Items listed in a dataset -

--

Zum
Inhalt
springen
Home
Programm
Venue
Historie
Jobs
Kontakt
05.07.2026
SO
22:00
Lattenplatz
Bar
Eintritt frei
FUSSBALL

--

WORK ITEM -
Return the entries in full, keeping every line exactly as it is.

WRITTEN SOLUTION -
Zum
Inhalt
springen
Home
Programm
Venue
Historie
Jobs
Kontakt
05.07.2026
SO
22:00
Lattenplatz
Bar
Eintritt frei
FUSSBALL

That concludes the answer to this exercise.